_DATA FOR THIS EXERCISE_.

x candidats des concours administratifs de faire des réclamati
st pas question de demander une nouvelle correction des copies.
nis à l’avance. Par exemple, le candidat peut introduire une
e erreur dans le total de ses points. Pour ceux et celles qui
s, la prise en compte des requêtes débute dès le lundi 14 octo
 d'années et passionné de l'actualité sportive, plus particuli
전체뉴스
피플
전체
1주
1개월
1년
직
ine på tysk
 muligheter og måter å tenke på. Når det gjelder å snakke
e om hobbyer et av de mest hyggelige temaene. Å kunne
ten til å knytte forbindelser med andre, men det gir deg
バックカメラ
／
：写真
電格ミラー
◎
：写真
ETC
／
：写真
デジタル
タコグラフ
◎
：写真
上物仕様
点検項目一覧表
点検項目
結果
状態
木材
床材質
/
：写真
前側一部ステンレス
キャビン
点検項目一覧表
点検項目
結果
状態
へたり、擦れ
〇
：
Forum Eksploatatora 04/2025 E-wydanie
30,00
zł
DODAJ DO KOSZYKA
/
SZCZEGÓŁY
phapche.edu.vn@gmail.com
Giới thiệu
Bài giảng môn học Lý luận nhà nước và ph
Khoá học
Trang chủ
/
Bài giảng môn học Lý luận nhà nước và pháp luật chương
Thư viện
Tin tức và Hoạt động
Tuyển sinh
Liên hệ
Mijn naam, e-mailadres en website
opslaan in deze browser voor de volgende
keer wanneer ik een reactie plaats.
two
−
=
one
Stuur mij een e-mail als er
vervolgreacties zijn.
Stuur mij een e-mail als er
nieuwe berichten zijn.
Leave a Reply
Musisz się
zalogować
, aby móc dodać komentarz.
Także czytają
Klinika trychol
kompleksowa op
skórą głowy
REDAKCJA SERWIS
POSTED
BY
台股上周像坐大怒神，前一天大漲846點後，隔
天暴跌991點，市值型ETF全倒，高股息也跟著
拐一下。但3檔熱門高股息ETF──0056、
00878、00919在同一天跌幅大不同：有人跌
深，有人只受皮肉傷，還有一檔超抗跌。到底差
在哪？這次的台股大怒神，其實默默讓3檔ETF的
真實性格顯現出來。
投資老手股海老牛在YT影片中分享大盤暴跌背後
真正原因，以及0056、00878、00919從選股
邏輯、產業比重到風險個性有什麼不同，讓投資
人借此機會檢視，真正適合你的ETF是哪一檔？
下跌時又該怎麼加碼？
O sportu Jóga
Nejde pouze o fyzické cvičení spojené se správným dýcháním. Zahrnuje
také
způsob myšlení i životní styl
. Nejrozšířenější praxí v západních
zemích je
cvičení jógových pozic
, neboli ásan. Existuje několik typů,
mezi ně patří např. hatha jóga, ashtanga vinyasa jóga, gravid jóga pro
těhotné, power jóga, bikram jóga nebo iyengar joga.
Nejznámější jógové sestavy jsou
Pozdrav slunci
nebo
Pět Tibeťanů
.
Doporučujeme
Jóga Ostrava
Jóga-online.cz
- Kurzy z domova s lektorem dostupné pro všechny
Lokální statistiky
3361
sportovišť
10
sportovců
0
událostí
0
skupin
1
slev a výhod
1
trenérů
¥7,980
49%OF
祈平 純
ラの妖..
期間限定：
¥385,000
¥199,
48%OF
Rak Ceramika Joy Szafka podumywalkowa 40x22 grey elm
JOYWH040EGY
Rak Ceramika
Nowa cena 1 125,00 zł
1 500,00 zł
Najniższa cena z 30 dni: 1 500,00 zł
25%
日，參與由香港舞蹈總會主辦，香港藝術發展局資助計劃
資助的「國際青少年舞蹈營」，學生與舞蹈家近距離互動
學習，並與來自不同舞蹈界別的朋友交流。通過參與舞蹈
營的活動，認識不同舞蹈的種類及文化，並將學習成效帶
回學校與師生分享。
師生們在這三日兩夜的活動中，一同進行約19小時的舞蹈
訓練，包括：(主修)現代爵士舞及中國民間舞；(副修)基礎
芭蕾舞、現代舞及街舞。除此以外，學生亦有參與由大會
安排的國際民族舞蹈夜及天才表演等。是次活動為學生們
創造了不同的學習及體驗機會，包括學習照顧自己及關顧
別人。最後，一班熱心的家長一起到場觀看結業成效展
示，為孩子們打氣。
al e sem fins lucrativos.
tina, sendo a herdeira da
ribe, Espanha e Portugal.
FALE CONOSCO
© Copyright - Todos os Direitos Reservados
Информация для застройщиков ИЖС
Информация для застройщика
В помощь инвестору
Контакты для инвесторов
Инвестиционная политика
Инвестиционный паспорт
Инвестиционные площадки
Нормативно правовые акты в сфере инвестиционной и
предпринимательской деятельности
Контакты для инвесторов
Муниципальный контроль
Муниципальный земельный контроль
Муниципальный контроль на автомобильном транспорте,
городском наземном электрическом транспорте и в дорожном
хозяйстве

_WORK REQUIRED_. Output all of the data above without any alteration.

_SOLUTION TO THE EXERCISE_.
x candidats des concours administratifs de faire des réclamati
st pas question de demander une nouvelle correction des copies.
nis à l’avance. Par exemple, le candidat peut introduire une
e erreur dans le total de ses points. Pour ceux et celles qui
s, la prise en compte des requêtes débute dès le lundi 14 octo
 d'années et passionné de l'actualité sportive, plus particuli
전체뉴스
피플
전체
1주
1개월
1년
직
ine på tysk
 muligheter og måter å tenke på. Når det gjelder å snakke
e om hobbyer et av de mest hyggelige temaene. Å kunne
ten til å knytte forbindelser med andre, men det gir deg
バックカメラ
／
：写真
電格ミラー
◎
：写真
ETC
／
：写真
デジタル
タコグラフ
◎
：写真
上物仕様
点検項目一覧表
点検項目
結果
状態
木材
床材質
/
：写真
前側一部ステンレス
キャビン
点検項目一覧表
点検項目
結果
状態
へたり、擦れ
〇
：
Forum Eksploatatora 04/2025 E-wydanie
30,00
zł
DODAJ DO KOSZYKA
/
SZCZEGÓŁY
phapche.edu.vn@gmail.com
Giới thiệu
Bài giảng môn học Lý luận nhà nước và ph
Khoá học
Trang chủ
/
Bài giảng môn học Lý luận nhà nước và pháp luật chương
Thư viện
Tin tức và Hoạt động
Tuyển sinh
Liên hệ
Mijn naam, e-mailadres en website
opslaan in deze browser voor de volgende
keer wanneer ik een reactie plaats.
two
−
=
one
Stuur mij een e-mail als er
vervolgreacties zijn.
Stuur mij een e-mail als er
nieuwe berichten zijn.
Leave a Reply
Musisz się
zalogować
, aby móc dodać komentarz.
Także czytają
Klinika trychol
kompleksowa op
skórą głowy
REDAKCJA SERWIS
POSTED
BY
台股上周像坐大怒神，前一天大漲846點後，隔
天暴跌991點，市值型ETF全倒，高股息也跟著
拐一下。但3檔熱門高股息ETF──0056、
00878、00919在同一天跌幅大不同：有人跌
深，有人只受皮肉傷，還有一檔超抗跌。到底差
在哪？這次的台股大怒神，其實默默讓3檔ETF的
真實性格顯現出來。
投資老手股海老牛在YT影片中分享大盤暴跌背後
真正原因，以及0056、00878、00919從選股
邏輯、產業比重到風險個性有什麼不同，讓投資
人借此機會檢視，真正適合你的ETF是哪一檔？
下跌時又該怎麼加碼？
O sportu Jóga
Nejde pouze o fyzické cvičení spojené se správným dýcháním. Zahrnuje
také
způsob myšlení i životní styl
. Nejrozšířenější praxí v západních
zemích je
cvičení jógových pozic
, neboli ásan. Existuje několik typů,
mezi ně patří např. hatha jóga, ashtanga vinyasa jóga, gravid jóga pro
těhotné, power jóga, bikram jóga nebo iyengar joga.
Nejznámější jógové sestavy jsou
Pozdrav slunci
nebo
Pět Tibeťanů
.
Doporučujeme
Jóga Ostrava
Jóga-online.cz
- Kurzy z domova s lektorem dostupné pro všechny
Lokální statistiky
3361
sportovišť
10
sportovců
0
událostí
0
skupin
1
slev a výhod
1
trenérů
¥7,980
49%OF
祈平 純
ラの妖..
期間限定：
¥385,000
¥199,
48%OF
Rak Ceramika Joy Szafka podumywalkowa 40x22 grey elm
JOYWH040EGY
Rak Ceramika
Nowa cena 1 125,00 zł
1 500,00 zł
Najniższa cena z 30 dni: 1 500,00 zł
25%
日，參與由香港舞蹈總會主辦，香港藝術發展局資助計劃
資助的「國際青少年舞蹈營」，學生與舞蹈家近距離互動
學習，並與來自不同舞蹈界別的朋友交流。通過參與舞蹈
營的活動，認識不同舞蹈的種類及文化，並將學習成效帶
回學校與師生分享。
師生們在這三日兩夜的活動中，一同進行約19小時的舞蹈
訓練，包括：(主修)現代爵士舞及中國民間舞；(副修)基礎
芭蕾舞、現代舞及街舞。除此以外，學生亦有參與由大會
安排的國際民族舞蹈夜及天才表演等。是次活動為學生們
創造了不同的學習及體驗機會，包括學習照顧自己及關顧
別人。最後，一班熱心的家長一起到場觀看結業成效展
示，為孩子們打氣。
al e sem fins lucrativos.
tina, sendo a herdeira da
ribe, Espanha e Portugal.
FALE CONOSCO
© Copyright - Todos os Direitos Reservados
Информация для застройщиков ИЖС
Информация для застройщика
В помощь инвестору
Контакты для инвесторов
Инвестиционная политика
Инвестиционный паспорт
Инвестиционные площадки
Нормативно правовые акты в сфере инвестиционной и
предпринимательской деятельности
Контакты для инвесторов
Муниципальный контроль
Муниципальный земельный контроль
Муниципальный контроль на автомобильном транспорте,
городском наземном электрическом транспорте и в дорожном
хозяйстве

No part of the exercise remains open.